Fonctionner comme un oiseau de nuit

Les personnes qui vivent avec un trouble de la phase de sommeil retardé ont généralement encore besoin de huit heures de repos par nuit, bien que cette période commence plus tard que la plupart des gens. En raison de la façon dont les écoles et les lieux de travail structurent leur journée, comme suivre la norme de 9 h à 17 h. journée de travail - il peut être difficile d'obtenir la quantité totale de sommeil recommandée.

"Bien qu'intrinsèquement, cela n'affecte pas votre besoin de sommeil ou la quantité de sommeil dont vous avez besoin pour vous sentir bien reposé, il y a des limites pratiques que la société nous impose", explique Parch. "Nous devons nous lever, peu importe à quel point nous nous sentons bien le matin, et aller au travail et à l'école."

Les rythmes circadiens des humains sont très sensibles à la lumière. Lorsque le soleil se couche la nuit et se lève le matin, le changement de lumière signale à notre corps de s'arrêter ou de démarrer.

Lorsque l'horloge de la société entre en compétition avec l'horloge naturelle du corps, les processus biologiques liés aux rythmes circadiens, comme la production et le métabolisme de la mélatonine, sont affectés négativement. De nombreuses personnes en font l'expérience pendant l'heure d'été, et les personnes qui souffrent d'un trouble de la phase de sommeil retardé ressentent cette discorde quotidiennement.

"Presque rien de tout cela n'est par choix", dit Partch. "Le codage temporel est encodé dans notre biologie et nous sommes en quelque sorte les esclaves de notre horloge interne, qu'elle soit rapide ou longue."

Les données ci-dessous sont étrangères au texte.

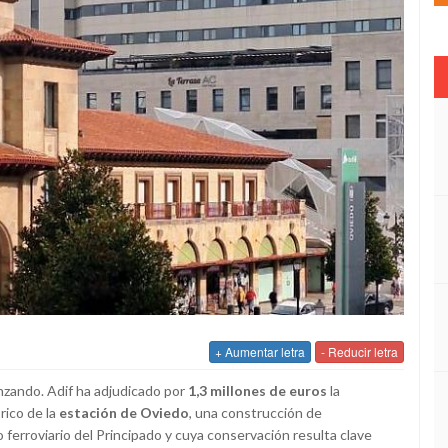
+ Aumentar letra
- Reducir letra
nzando. Adif ha adjudicado por
1,3 millones de euros
la
órico de la
estación de Oviedo
, una construcción de
 ferroviario del Principado y cuya conservación resulta clave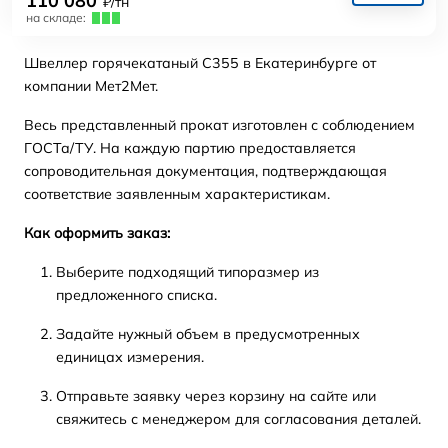
110 080
₽/тн
на складе:
Швеллер горячекатаный С355 в Екатеринбурге от
компании Мет2Мет.
Весь представленный прокат изготовлен с соблюдением
ГОСТа/ТУ. На каждую партию предоставляется
сопроводительная документация, подтверждающая
соответствие заявленным характеристикам.
Как оформить заказ:
Выберите подходящий типоразмер из
предложенного списка.
Задайте нужный объем в предусмотренных
единицах измерения.
Отправьте заявку через корзину на сайте или
свяжитесь с менеджером для согласования деталей.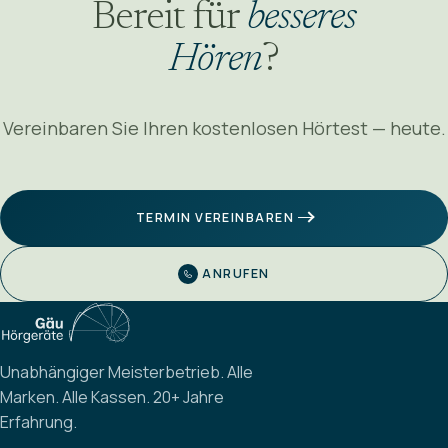
Bereit für
besseres
Hören
?
Vereinbaren Sie Ihren kostenlosen Hörtest — heute.
TERMIN VEREINBAREN
ANRUFEN
Unabhängiger Meisterbetrieb. Alle
Marken. Alle Kassen. 20+ Jahre
Erfahrung.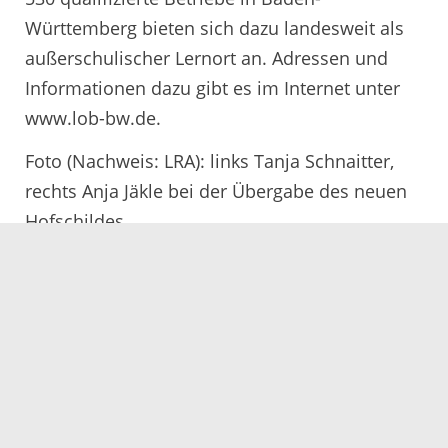
Württemberg bieten sich dazu landesweit als
außerschulischer Lernort an. Adressen und
Informationen dazu gibt es im Internet unter
www.lob-bw.de.
Foto (Nachweis: LRA): links Tanja Schnaitter,
rechts Anja Jäkle bei der Übergabe des neuen
Hofschildes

La mutation peut aider à provoquer une leucémie myéloïde aiguë

"Les résultats indiquent que les tyrosine kinases peuvent être une classe importante de gènes cancérigènes dans la leucémie", explique le chercheur principal Michael H. Tomasson, M.D., professeur adjoint de génétique et de médecine. "Cela suggère en outre que les médicaments conçus pour inhiber ces molécules pourraient fournir de nouveaux traitements efficaces pour cette maladie mortelle."

La LAM est un cancer des globules blancs immatures. Elle peut entraîner une anémie sévère et un déficit immunitaire et est souvent fatale. Bien que la LMA représente moins de 3 % de tous les cancers, elle est la principale cause de décès par cancer chez les Américains de moins de 35 ans. Elle frappe également les personnes âgées, chez lesquelles elle peut être difficile à traiter.

Environ 12 pour cent des patients atteints de LAM présentent une anomalie chromosomique qui fusionne un morceau du chromosome 21 au chromosome 8. La mutation génétique conduit à la production d'une protéine anormale connue sous le nom d'aml1-eto. Mais ce changement à lui seul n'est pas suffisant pour provoquer la LAM chez les humains ou les animaux.

Tomasson et ses collègues ont examiné des souris transplantées avec des cellules de moelle osseuse dont certaines contenaient à la fois le défaut aml1-eto et un défaut dans un gène du récepteur de la tyrosine kinase connu sous le nom de tel-pdgfrb. Avec ces deux mutations, les souris ont développé des souris AML avec seulement le gène de fusion aml1-eto n'ont pas développé la maladie.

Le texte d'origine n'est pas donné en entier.